Higher-order accurate space-time schemes for computational astrophysics—Part I: finite volume methods

As computational astrophysics comes under pressure to become a precision science, there is an increasing need to move to high accuracy schemes for computational astrophysics. The algorithmic needs of computational astrophysics are indeed very special. The methods need to be robust and preserve the positivity of density and pressure. Relativistic flows should remain sub-luminal. These requirements place additional pressures on a computational astrophysics code, which are usually not felt by a traditional fluid dynamics code. Hence the need for a specialized review. The focus here is on weighted essentially non-oscillatory (WENO) schemes, discontinuous Galerkin (DG) schemes and PNPM schemes. WENO schemes are higher order extensions of traditional second order finite volume schemes.

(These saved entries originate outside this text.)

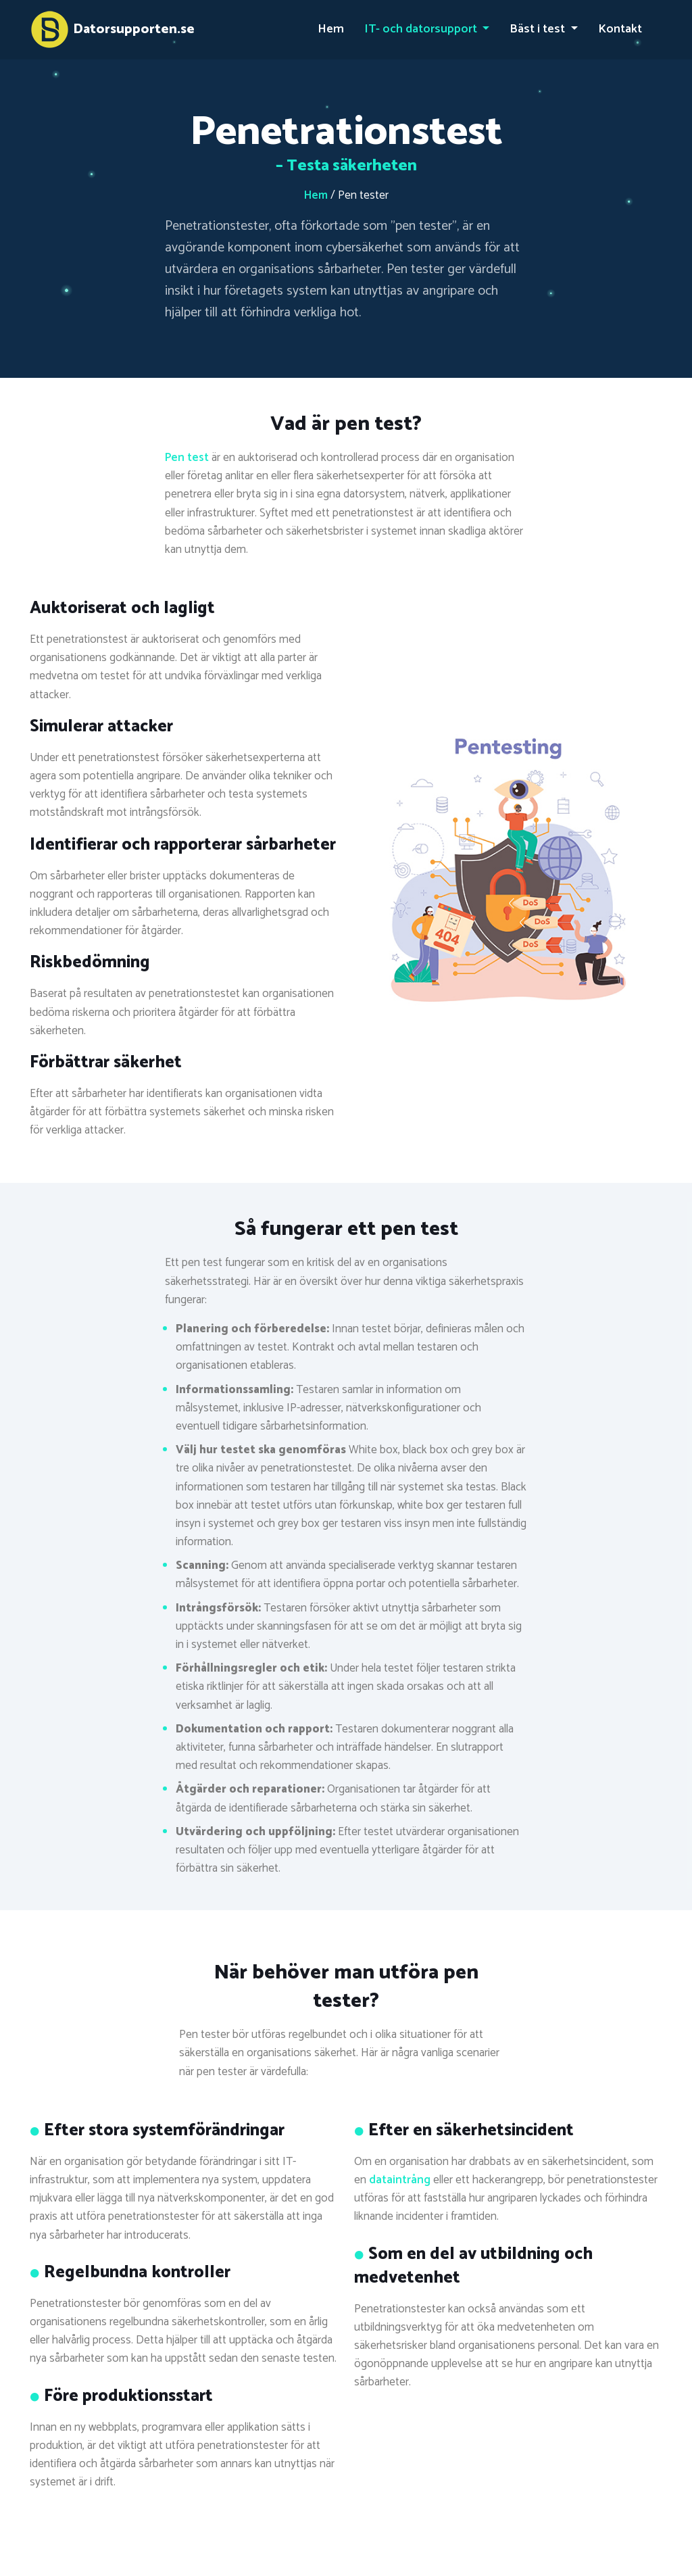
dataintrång (399, 2179)
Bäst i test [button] (539, 29)
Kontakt (620, 29)
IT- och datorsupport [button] (422, 29)
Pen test (187, 457)
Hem (331, 29)
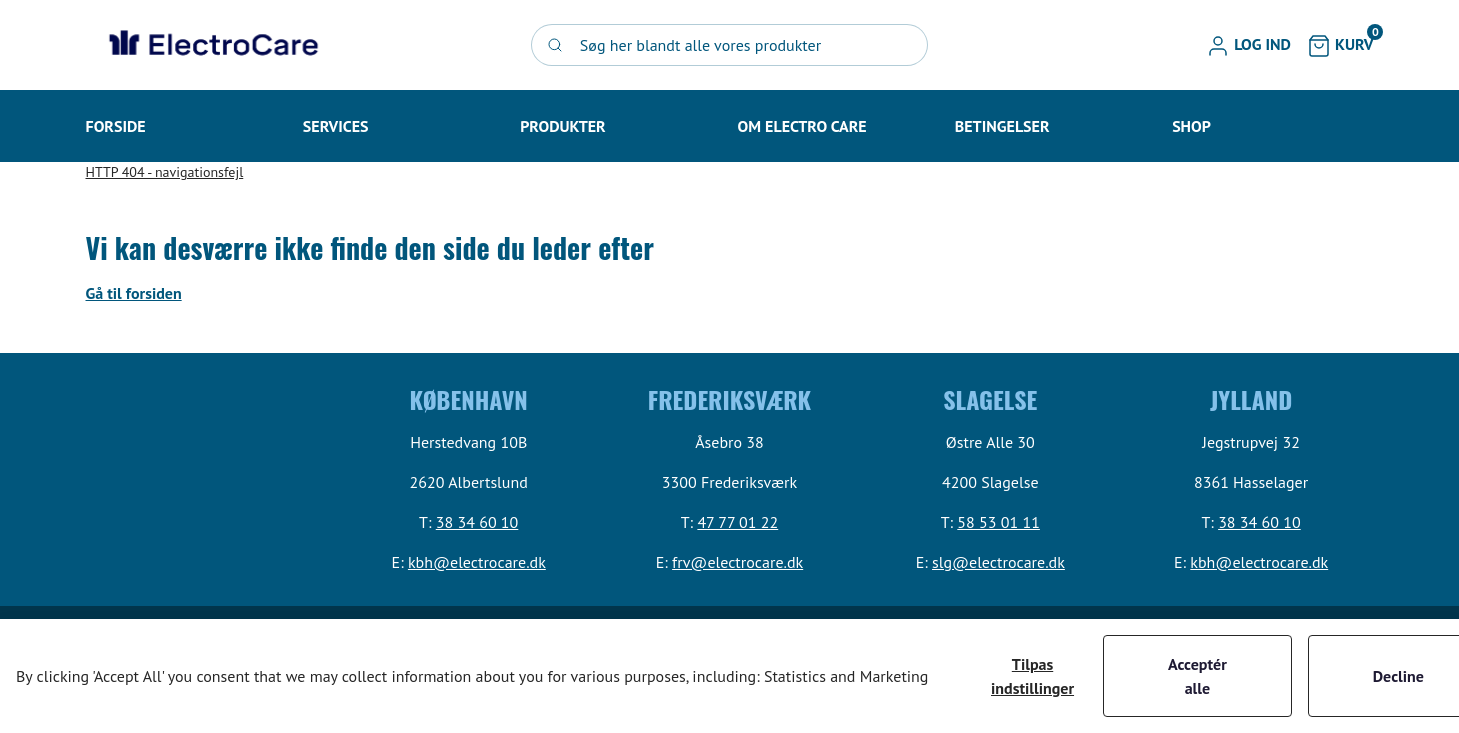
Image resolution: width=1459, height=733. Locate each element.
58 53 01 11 (998, 522)
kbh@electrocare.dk (477, 562)
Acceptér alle (1197, 676)
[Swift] (211, 45)
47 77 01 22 (737, 522)
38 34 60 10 (477, 522)
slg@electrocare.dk (998, 562)
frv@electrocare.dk (737, 562)
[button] (1248, 45)
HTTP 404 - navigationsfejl (165, 172)
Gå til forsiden (134, 293)
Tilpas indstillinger (1032, 676)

At third order, they are most similar to piecewise parabolic method schemes, which are also included. DG schemes evolve all the moments of the solution, with the result that they are more accurate than WENO schemes. PNPM schemes occupy a compromise position between WENO and DG schemes. They evolve an Nth order spatial polynomial, while reconstructing higher order terms up to Mth order. As a result, the timestep can be larger. Time-dependent astrophysical codes need to be accurate in space and time with the result that the spatial and temporal accuracies must be matched. This is realized with the help of strong stability preserving Runge–Kutta schemes and ADER (Arbitrary DERivative in space and time) schemes, both of which are also described. The emphasis of this review is on computer-implementable ideas, not necessarily on the underlying theory.